Most consumers don't believe in data privacy
The majority (80%) of consumers aged 20-40 in the US and the UK believe that 'total privacy in the digital world' is a thing of the past, with nearly half (49%) saying they wouldn't object to having their buying behaviour tracked if it meant they would get more relevant offers, according to study by Accenture Interactive.
Privacy concerns aside, the survey of 2,012 consumers conducted in March and April 2014 indicated that people continue to embrace digital technology in pursuit of a good deal.
In fact, nearly two-thirds of the respondents (64%) said that when they are physically in a store, they would welcome text messages from that retailer alerting them to offers matching their buying preferences.
However, it's clear from the survey results that consumers continue to be cautious about the use of their personal information. For example:
- The majority of respondents (87%) believe that adequate safeguards are not in place to protect their personal information.
- 64% are concerned about websites tracking their buying behaviour (compared to 85% in the same survey in 2012).
- More than half (56%) say they are trying to safeguard their privacy by inputting their credit card information each time they make an online purchase rather than having that data stored for future use.
- 70% believe businesses aren't transparent about how their information is being used, and 68% say there is not enough transparency around what is being done with their information.
- A large number of respondents (40%) believe that only 10% of their personal data is actually private.
- Although 42% believe vendors and suppliers are using their personal data in order to provide them with more relevant offers, 39% believe their data is being sold.

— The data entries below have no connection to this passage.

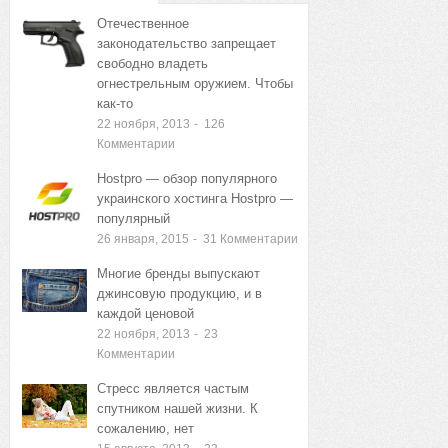
ЗАПИСИ
ЗАПИСИ
Отечественное
законодательство запрещает
свободно владеть
огнестрельным оружием. Чтобы
как-то
22 ноября, 2013
-
126
Комментарии
Hostpro — обзор популярного
украинского хостинга Hostpro —
популярный
26 января, 2015
-
31
Комментарии
Многие бренды выпускают
джинсовую продукцию, и в
каждой ценовой
22 ноября, 2013
-
23
Комментарии
Стресс является частым
спутником нашей жизни. К
сожалению, нет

So how can businesses strike the right balance in providing consumers with what they want while taking their concerns about privacy into consideration? According to Glen Hartman, global managing director of digital transformation for Accenture Interactive, "In today's digital age where consumers are connected and empowered and data is abundant, businesses must align their organisations, technology and strategies to deliver relevant and loyalty-enabling experiences to their consumers. As the business leader who typically owns the customer experience for most organisations, the chief marketing officer (CMO) should be in the driver's seat to encourage a customer-centric digital transformation that generates experiences to meet consumer needs."
The survey validates the fact that consumers are becoming increasingly demanding. Asked to rank the factors that would make them most likely to complete the purchase of a product or service, respondents' top three choices were sales and competitive pricing (61%), superior products (36%) and superior customer experience - both online and in-store (35%).

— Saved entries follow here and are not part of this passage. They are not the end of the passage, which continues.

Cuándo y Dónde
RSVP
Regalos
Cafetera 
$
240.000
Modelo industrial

Customer loyalty programmes and relevant promotions followed, at 31% and 26%, respectively, but engaging advertising campaigns and celebrity endorsements trailed far behind, at six percent and three percent, respectively.

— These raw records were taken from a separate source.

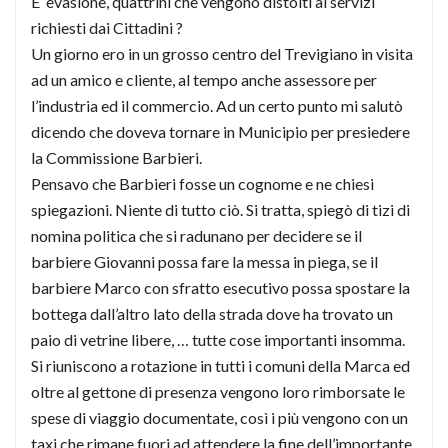
E’ evasione, quattrini che vengono distolti ai servizi
richiesti dai Cittadini ?
Un giorno ero in un grosso centro del Trevigiano in visita
ad un amico e cliente, al tempo anche assessore per
l’industria ed il commercio. Ad un certo punto mi salutò
dicendo che doveva tornare in Municipio per presiedere
la Commissione Barbieri.
Pensavo che Barbieri fosse un cognome e ne chiesi
spiegazioni. Niente di tutto ciò. Si tratta, spiegò di tizi di
nomina politica che si radunano per decidere se il
barbiere Giovanni possa fare la messa in piega, se il
barbiere Marco con sfratto esecutivo possa spostare la
bottega dall’altro lato della strada dove ha trovato un
paio di vetrine libere, … tutte cose importanti insomma.
Si riuniscono a rotazione in tutti i comuni della Marca ed
oltre al gettone di presenza vengono loro rimborsate le
spese di viaggio documentate, così i più vengono con un
taxi che rimane fuori ad attendere la fine dell’importante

"Price and quality are regularly recognised as purchase drivers, but seeing that relevant and useful customer experiences trumped advertising, loyalty programmes, promotions, and endorsements in influencing purchase behaviour was a key survey finding. It should be a huge wake-up call for CMOs," said Hartman. "Businesses should align their marketing strategies using advanced analytics to drive real-time recommendations with the needs and interests of today's consumers who demand a seamless omni-channel experience whether they choose to shop online or in a store."
When pursuing a seamless customer experience, businesses must therefore balance the need for security and data privacy with the desire to provide an exceptional customer experience. And this goes beyond marketing or shopping transactions: businesses must embrace the full customer experience. The relationship with customers is defined by the experiences delivered across marketing, sales, service, online and offline, before, during and after campaigns and transactions, so it should be a continuous "engagement loop". "Unless they can provide customers with the most satisfying experience possible, companies in all industries risk losing them to a competitor who can," added Hartman.
The survey also confirmed that consumers in the 20-40 age group are almost all users of digital technology across multiple mobile platforms. Respondents own between three and four digital devices each, on average, and 27% own more than four devices. They also spend an average of over 6 hours per day using a digital device for personal activities including messaging/texting (48%), emailing (39%), getting news (27%) and shopping for a product or service online (20%).
But businesses do appear to be making a good effort to reach these customers, as nearly all respondents (90%) said they do receive notifications of upcoming promotions or new services with varying frequency, and half said these communications helped guide future purchase decisions.
However, there is also a clear pecking order among the types of communications that consumers prefer to receive from companies: Email was the top choice for 93% of respondents, followed by social media (57%) and text (44%). Only 25% of respondents said they are comfortable receiving phone calls.
"Developing a deeper understanding of the new rules of consumer engagement and building holistic engagement programmes that not only match consumer preferences but help consumers accomplish goals in real-time - whether it's contacting customer service, sharing an opinion with a friend, making a purchase online and picking up in-store, or opting in for mobile coupons," concluded Hartman. "Delivering relevant experiences based on intent will be a critical success factor for businesses in the next several years. In fact, this capability will draw a line in the sand between booming and struggling companies."